Brain fluid from young mice can be injected into the brains of older mice to restore memory damaged by aging. The effect is attributed to a protein, Fgf17, which is emerging as a possible brain rejuvenation factor.
Researchers at Stanford University in California have found that injecting cerebrospinal fluid taken from young mice into the brains of adult mice improves their age-affected cognitive function.
Aging affects brain capacities, especially memory, so the fact that symptoms of aging in brain function can be reversed may lead to treatments for age-associated neurodegenerative diseases in the future.
Cerebrospinal fluid (CSF) bathes the brain tissue and spinal cord of all vertebrate animals, providing it with nutritional compounds. It is essential for normal brain development.
However, as mammals age, the CSF loses some of its efficiency, and these changes could affect cells related to memory.
That is why Tal Iram, a neuroscientist at the aforementioned University, and his colleagues investigated whether young cerebrospinal fluid, injected into older people, could improve degraded brain functions, including memory. They publish the results of their study in the journal Nature.
a little further
It was already known that plasma from young mice can restore memory function in older rodents, but the new researchers set out to go a little further: extracting CSF and then reinjecting it into another brain, which represents a greater technical challenge, due to its complexity.
To test their hypothesis, the first thing these researchers did was provide the mice with an experience that they could easily remember: for 20 months, they gave them small electrical shocks on their paws, associated with flashes of light and sound, so that they learned to relate them with downloads.
They then reinjected the brains of older mice with cerebrospinal fluid from the young mice who had experienced the experience, and subjected them to an eye-opening experience.

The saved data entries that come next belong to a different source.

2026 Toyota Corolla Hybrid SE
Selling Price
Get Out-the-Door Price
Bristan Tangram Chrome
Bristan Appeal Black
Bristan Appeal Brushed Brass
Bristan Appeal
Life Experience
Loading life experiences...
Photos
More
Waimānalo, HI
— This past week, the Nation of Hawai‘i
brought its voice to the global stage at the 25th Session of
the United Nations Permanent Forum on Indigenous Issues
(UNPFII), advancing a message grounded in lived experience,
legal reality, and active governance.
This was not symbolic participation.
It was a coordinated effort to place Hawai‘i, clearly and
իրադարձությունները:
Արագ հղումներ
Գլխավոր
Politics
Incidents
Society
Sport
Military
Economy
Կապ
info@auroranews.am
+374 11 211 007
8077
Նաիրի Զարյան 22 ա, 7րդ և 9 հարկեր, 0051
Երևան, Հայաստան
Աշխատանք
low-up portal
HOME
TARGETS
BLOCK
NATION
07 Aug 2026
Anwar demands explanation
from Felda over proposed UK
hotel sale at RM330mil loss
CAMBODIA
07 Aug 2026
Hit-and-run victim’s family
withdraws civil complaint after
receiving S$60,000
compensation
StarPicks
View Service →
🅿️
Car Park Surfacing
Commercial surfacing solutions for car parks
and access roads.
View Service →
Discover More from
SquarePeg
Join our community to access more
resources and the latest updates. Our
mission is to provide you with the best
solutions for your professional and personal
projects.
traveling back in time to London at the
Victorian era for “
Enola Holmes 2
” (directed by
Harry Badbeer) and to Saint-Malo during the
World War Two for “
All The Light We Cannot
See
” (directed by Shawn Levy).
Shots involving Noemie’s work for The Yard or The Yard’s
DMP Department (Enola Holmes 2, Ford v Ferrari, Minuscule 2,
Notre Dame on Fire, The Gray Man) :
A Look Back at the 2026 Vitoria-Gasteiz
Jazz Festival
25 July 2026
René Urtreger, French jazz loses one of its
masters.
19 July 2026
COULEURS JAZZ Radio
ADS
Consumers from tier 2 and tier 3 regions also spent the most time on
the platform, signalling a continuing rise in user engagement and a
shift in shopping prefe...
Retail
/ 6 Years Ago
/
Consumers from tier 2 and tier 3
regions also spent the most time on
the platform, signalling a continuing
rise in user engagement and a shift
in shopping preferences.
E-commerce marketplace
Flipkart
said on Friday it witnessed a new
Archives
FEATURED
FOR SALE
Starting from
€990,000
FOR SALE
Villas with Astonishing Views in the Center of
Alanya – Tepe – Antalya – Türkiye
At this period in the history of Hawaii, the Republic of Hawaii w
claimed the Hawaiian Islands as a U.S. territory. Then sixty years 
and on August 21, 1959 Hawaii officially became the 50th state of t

Those mice with cerebrospinal fluid from young mice were exposed to flashes of light and sound, but without giving them electric shocks.
The researchers found that 40% of these mice reacted with fear to flashes of light and sound, as if they had experienced the electric shocks suffered by young mice.
The brain is malleable
These results suggest that young CSF can restore, to some extent, brain capacities degraded with agingindicating that the brain is malleable and that its functioning can be improved.
The researchers also delved into the mechanisms involved in this improvement in brain function and analyzed the changes that the young cerebrospinal fluid caused in the hippocampus, the region of the brain that manages memory.
They discovered that the rejuvenation of is due to a protein, fgf17, involved in cell growth, that it is outlined as a possible factor of brain rejuvenation, as well as that certain genes (different in CSF from young and old) could be used to obtain the same response, without the need to extract brain fluid from younger mice.
Hopes for human treatments
The results obtained in this work are surprising and promising, but there is still time before they can contribute to recovering memory in humans.
John LermaDirector of the Cajal International Center for Neurosciences (CINC-CSIC), points out that this work not only describes that the CSF constitutes a biochemical environment determined by age, which influences cognitive processes and cell survival, but also determines which genes they are turned on or off when the mice are treated with liquid as youngsters.
He adds that the research opens up hope for relatively easy-to-administer treatments that can alleviate memory loss in Alzheimer’s and other dementias, but also physiological joint decline.
Naturally, more needs to be learned, on one side (basic mechanistic aspects) and on the other (to what extent is this likely to work in humans as a therapy), concludes Lerma.